EXERCISE:
Where the data below has the string "title", return the whole line.

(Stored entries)
=== Begin Enclosure ===
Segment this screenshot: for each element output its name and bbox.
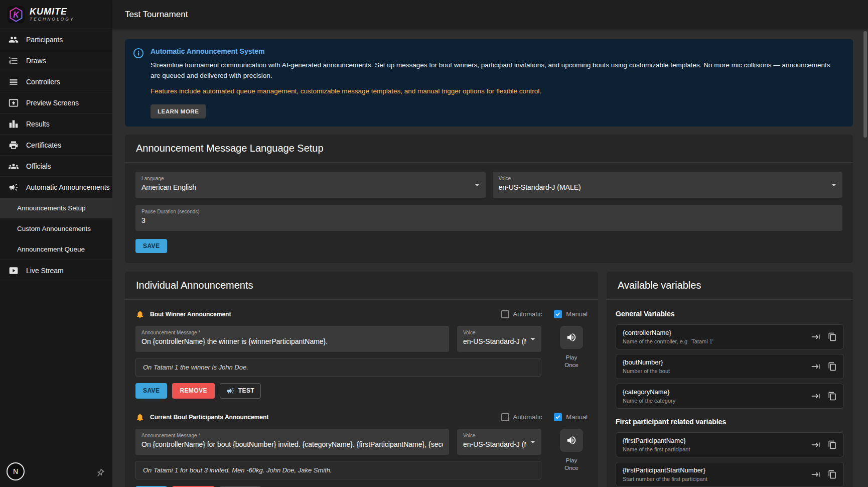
language-setup-title: Announcement Message Language Setup [125, 135, 853, 163]
announcement-item-bout-winner: Bout Winner Announcement Automatic Manua… [135, 310, 588, 399]
variables-group-heading: General Variables [616, 310, 844, 318]
copy-icon[interactable] [828, 470, 837, 479]
sidebar-item-certificates[interactable]: Certificates [0, 135, 112, 156]
individual-announcements-card: Individual Announcements Bout Winner Ann… [125, 272, 598, 487]
user-avatar[interactable]: N [7, 462, 25, 480]
variable-name: {firstParticipantStartNumber} [623, 466, 806, 474]
pause-duration-value: 3 [141, 216, 836, 224]
voice-select[interactable]: Voice en-US-Standard-J (MALE) [493, 172, 843, 198]
kumite-logo-icon: K [7, 6, 25, 24]
variable-name: {categoryName} [623, 388, 806, 396]
results-icon [9, 119, 19, 129]
automatic-checkbox[interactable]: Automatic [501, 413, 542, 421]
bell-icon [135, 413, 144, 422]
automatic-checkbox[interactable]: Automatic [501, 310, 542, 318]
chevron-down-icon [530, 338, 535, 340]
variable-row: {categoryName} Name of the category [616, 384, 844, 409]
message-label: Announcement Message * [141, 433, 443, 438]
insert-variable-icon[interactable] [811, 332, 820, 341]
copy-icon[interactable] [828, 440, 837, 449]
sidebar-item-automatic-announcements[interactable]: Automatic Announcements [0, 177, 112, 198]
sidebar-subitem-custom-announcements[interactable]: Custom Announcements [0, 218, 112, 239]
insert-variable-icon[interactable] [811, 362, 820, 371]
sidebar-subitem-announcements-setup[interactable]: Announcements Setup [0, 198, 112, 218]
campaign-icon [226, 387, 235, 395]
copy-icon[interactable] [828, 392, 837, 401]
page-title: Test Tournament [125, 10, 188, 20]
voice-label: Voice [499, 176, 828, 181]
automatic-label: Automatic [513, 413, 542, 421]
pause-duration-field[interactable]: Pause Duration (seconds) 3 [135, 205, 842, 231]
sidebar-item-controllers[interactable]: Controllers [0, 71, 112, 92]
sidebar-item-label: Draws [26, 57, 46, 65]
language-setup-card: Announcement Message Language Setup Lang… [125, 135, 853, 263]
sidebar-item-label: Results [26, 120, 50, 128]
play-announcement-button[interactable] [560, 326, 583, 349]
test-announcement-button[interactable]: TEST [220, 383, 261, 399]
sidebar-item-live-stream[interactable]: Live Stream [0, 260, 112, 281]
sidebar-item-label: Officials [26, 162, 51, 170]
chevron-down-icon [831, 184, 836, 186]
test-label: TEST [238, 387, 254, 394]
manual-checkbox[interactable]: Manual [554, 413, 588, 421]
copy-icon[interactable] [828, 362, 837, 371]
available-variables-card: Available variables General Variables {c… [607, 272, 853, 487]
banner-paragraph-1: Streamline tournament communication with… [151, 60, 833, 81]
message-label: Announcement Message * [141, 330, 443, 335]
variable-description: Number of the bout [623, 368, 806, 374]
info-icon [133, 48, 144, 59]
announcement-message-field[interactable]: Announcement Message * On {controllerNam… [135, 326, 449, 352]
manual-checkbox[interactable]: Manual [554, 310, 588, 318]
copy-icon[interactable] [828, 332, 837, 341]
banner-paragraph-2: Features include automated queue managem… [151, 86, 833, 97]
sidebar-item-participants[interactable]: Participants [0, 29, 112, 50]
insert-variable-icon[interactable] [811, 470, 820, 479]
message-value: On {controllerName} for bout {boutNumber… [141, 440, 443, 448]
variable-row: {firstParticipantName} Name of the first… [616, 432, 844, 457]
participants-icon [9, 35, 19, 45]
learn-more-button[interactable]: LEARN MORE [151, 104, 206, 118]
announcement-voice-select[interactable]: Voice en-US-Standard-J (MAL... [457, 429, 541, 455]
save-language-setup-button[interactable]: SAVE [135, 239, 167, 253]
variable-description: Name of the controller, e.g. 'Tatami 1' [623, 338, 806, 344]
sidebar-item-draws[interactable]: Draws [0, 50, 112, 71]
automatic-label: Automatic [513, 310, 542, 318]
insert-variable-icon[interactable] [811, 440, 820, 449]
voice-label: Voice [463, 433, 526, 438]
sidebar-item-results[interactable]: Results [0, 113, 112, 135]
sidebar-item-label: Certificates [26, 141, 61, 149]
announcement-voice-select[interactable]: Voice en-US-Standard-J (MAL... [457, 326, 541, 352]
pin-sidebar-icon[interactable] [93, 466, 107, 480]
certificates-icon [9, 140, 19, 150]
chevron-down-icon [530, 441, 535, 443]
sidebar-item-label: Participants [26, 36, 63, 44]
vertical-scrollbar[interactable] [863, 31, 867, 138]
banner-title: Automatic Announcement System [151, 47, 833, 55]
sidebar-item-label: Live Stream [26, 267, 64, 275]
voice-value: en-US-Standard-J (MAL... [463, 337, 526, 345]
manual-label: Manual [566, 413, 588, 421]
avatar-letter: N [13, 467, 18, 475]
remove-announcement-button[interactable]: REMOVE [172, 383, 214, 399]
announcement-message-field[interactable]: Announcement Message * On {controllerNam… [135, 429, 449, 455]
sidebar-item-label: Controllers [26, 78, 60, 86]
voice-label: Voice [463, 330, 526, 335]
play-announcement-button[interactable] [560, 429, 583, 452]
app-logo[interactable]: K KUMITE TECHNOLOGY [0, 0, 112, 29]
bell-icon [135, 310, 144, 319]
sidebar: K KUMITE TECHNOLOGY Participants Draws C… [0, 0, 112, 487]
insert-variable-icon[interactable] [811, 392, 820, 401]
sidebar-item-officials[interactable]: Officials [0, 156, 112, 177]
variable-description: Start number of the first participant [623, 476, 806, 482]
variable-name: {controllerName} [623, 329, 806, 336]
sidebar-item-preview-screens[interactable]: Preview Screens [0, 92, 112, 113]
save-announcement-button[interactable]: SAVE [135, 383, 167, 399]
controllers-icon [9, 77, 19, 87]
language-select[interactable]: Language American English [135, 172, 486, 198]
topbar: Test Tournament [112, 0, 868, 29]
variable-name: {firstParticipantName} [623, 437, 806, 444]
voice-value: en-US-Standard-J (MALE) [499, 183, 828, 191]
variable-row: {firstParticipantStartNumber} Start numb… [616, 462, 844, 487]
speaker-icon [566, 435, 577, 446]
sidebar-subitem-announcement-queue[interactable]: Announcement Queue [0, 239, 112, 260]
=== End Enclosure ===
WRITTEN RESPONSE:
language-setup-title: Announcement Message Language Setup [125, 135, 853, 163]
page-title: Test Tournament [125, 10, 188, 20]
banner-title: Automatic Announcement System [151, 47, 833, 55]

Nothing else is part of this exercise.